Design

The ultralytics-inference package that will implemented in this repository is intended to provide a simple, thin wrapper around the ultralytics Python package in order to run inference on images and video on a variety of compute resources ("targets").

The initial targets are:

Local (Docker)
Amazon SageMaker Processing

This document describes the proposed design of the ultralytics-inference package.

Resources

Docker

Docker is a platform for developing, shipping, and running applications in containers. Containers allow a developer to package up an application with all of the parts it needs, such as libraries and other dependencies, and ship it all out as one package.
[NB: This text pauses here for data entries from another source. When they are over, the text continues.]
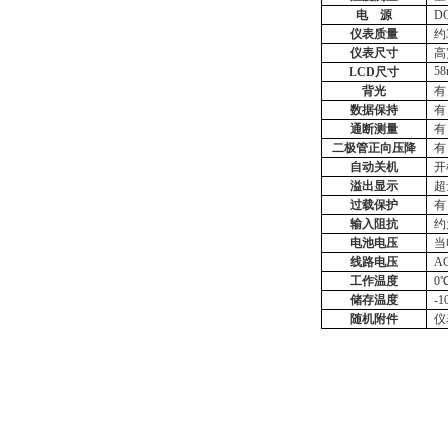
电
源
D
仪表质量
约
仪表尺寸
高
5
LCD尺寸
背光
有
数据保持
有
通断测量
有
二极管正向压降
有
自动关机
开
溢出显示
超
过载保护
有
输入阻抗
约
电池电压
当
线路电压
A
工作温度
0
储存温度
-
随机附件
仪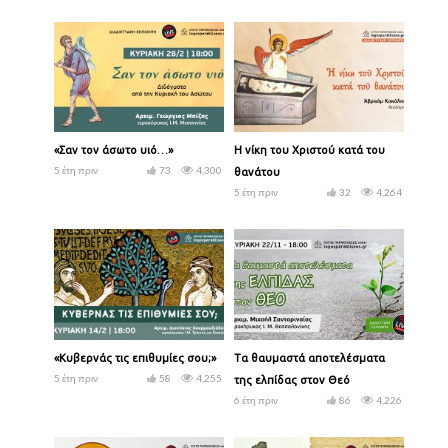
«Σαν τον άσωτο υιό…»
Η νίκη του Χριστού κατά του
5 έτη πριν
73
4,300
θανάτου
5 έτη πριν
32
4,264
«Κυβερνάς τις επιθυμίες σου;»
Τα θαυμαστά αποτελέσματα
5 έτη πριν
58
4,255
της ελπίδας στον Θεό
6 έτη πριν
86
4,226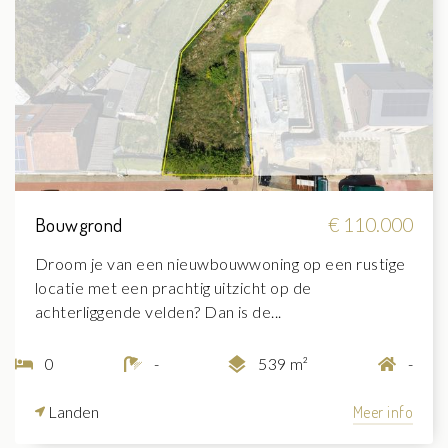
Bouwgrond
€ 110.000
Droom je van een nieuwbouwwoning op een rustige
locatie met een prachtig uitzicht op de
achterliggende velden? Dan is de...
0
-
539 m²
-
Landen
Meer info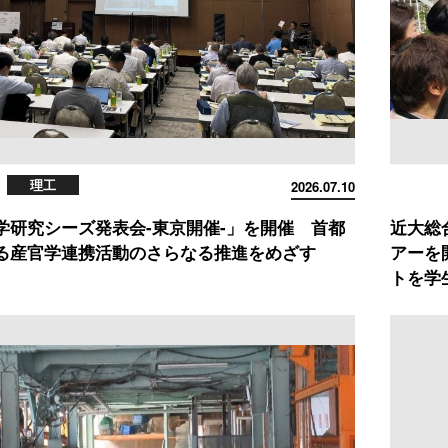
理工
2026.07.10
学研究シーズ発表会-東京開催-」を開催 首都
近大総
る産官学連携活動のさらなる推進をめざす
アーを
トを学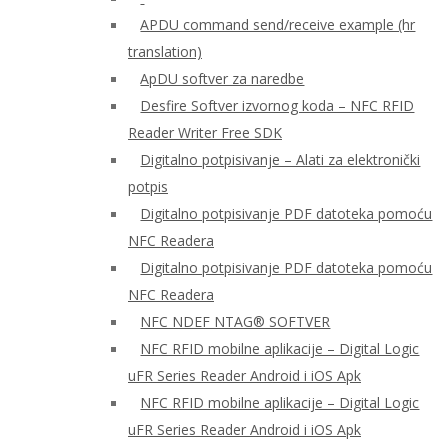
APDU command send/receive example (hr
translation)
ApDU softver za naredbe
Desfire Softver izvornog koda – NFC RFID
Reader Writer Free SDK
Digitalno potpisivanje – Alati za elektronički
potpis
Digitalno potpisivanje PDF datoteka pomoću
NFC Readera
Digitalno potpisivanje PDF datoteka pomoću
NFC Readera
NFC NDEF NTAG® SOFTVER
NFC RFID mobilne aplikacije – Digital Logic
uFR Series Reader Android i iOS Apk
NFC RFID mobilne aplikacije – Digital Logic
uFR Series Reader Android i iOS Apk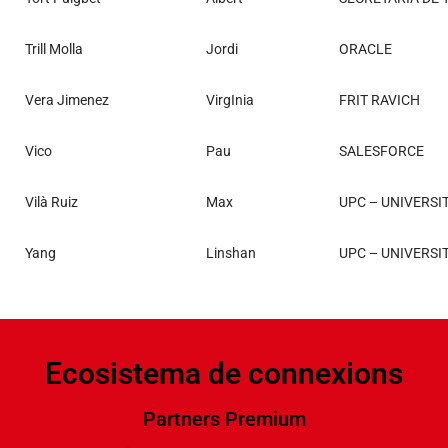
Trill Molla
Jordi
ORACLE
Vera Jimenez
VirgInia
FRIT RAVICH
Vico
Pau
SALESFORCE
Vilà Ruiz
Max
UPC – UNIVERSI
Yang
Linshan
UPC – UNIVERSI
Ecosistema de connexions
Partners Premium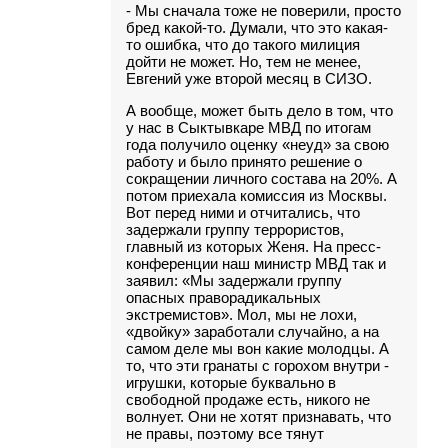
- Мы сначала тоже не поверили, просто
бред какой-то. Думали, что это какая-
то ошибка, что до такого милиция
дойти не может. Но, тем не менее,
Евгений уже второй месяц в СИЗО.
А вообще, может быть дело в том, что
у нас в Сыктывкаре МВД по итогам
года получило оценку «неуд» за свою
работу и было принято решение о
сокращении личного состава на 20%. А
потом приехала комиссия из Москвы.
Вот перед ними и отчитались, что
задержали группу террористов,
главный из которых Женя. На пресс-
конференции наш министр МВД так и
заявил: «Мы задержали группу
опасных праворадикальных
экстремистов». Мол, мы не лохи,
«двойку» заработали случайно, а на
самом деле мы вон какие молодцы. А
то, что эти гранаты с горохом внутри -
игрушки, которые буквально в
свободной продаже есть, никого не
волнует. Они не хотят признавать, что
не правы, поэтому все тянут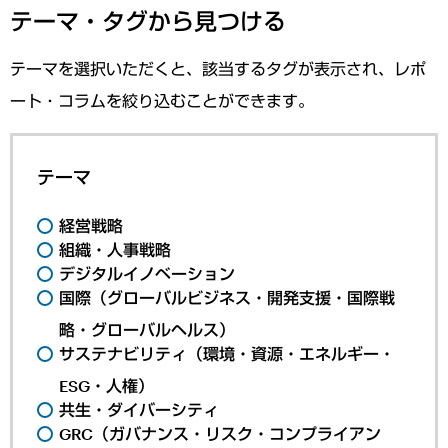
テーマ・タグから見つける
テーマを選択いただくと、該当するタグが表示され、レポ
ート・コラムを絞り込むことができます。
テーマ
経営戦略
組織・人事戦略
デジタルイノベーション
国際（グローバルビジネス・開発支援・国際戦
略・グローバルヘルス）
サステナビリティ（環境・資源・エネルギー・
ESG・人権）
共生・ダイバーシティ
GRC（ガバナンス・リスク・コンプライアン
Amazon SageMaker Processing

Amazon SageMaker Processing is a feature of Amazon SageMaker that lets you easily run arbitrary workloads on fully managed infrastructure. SageMaker Processing makes use of a Docker images as a means of specifying the processing job. Typically, processing jobs are used to preprocess data before training, to postprocess the output of a training job, or to evaluate a model. In this case, we are interested in using SageMaker Processing to run inference on images and video.

ultralytics

ultralytics is a Python package that provides a simple and efficient way to run inference on images and video. The ultralytics package currently supports image classification, object detection, and image segmentation. Multiple object tracking is also supported for video.

ultralytics supports a wide range of models, including YOLOv5, YOLOv8, and many others. The complete list of supported models can be found here.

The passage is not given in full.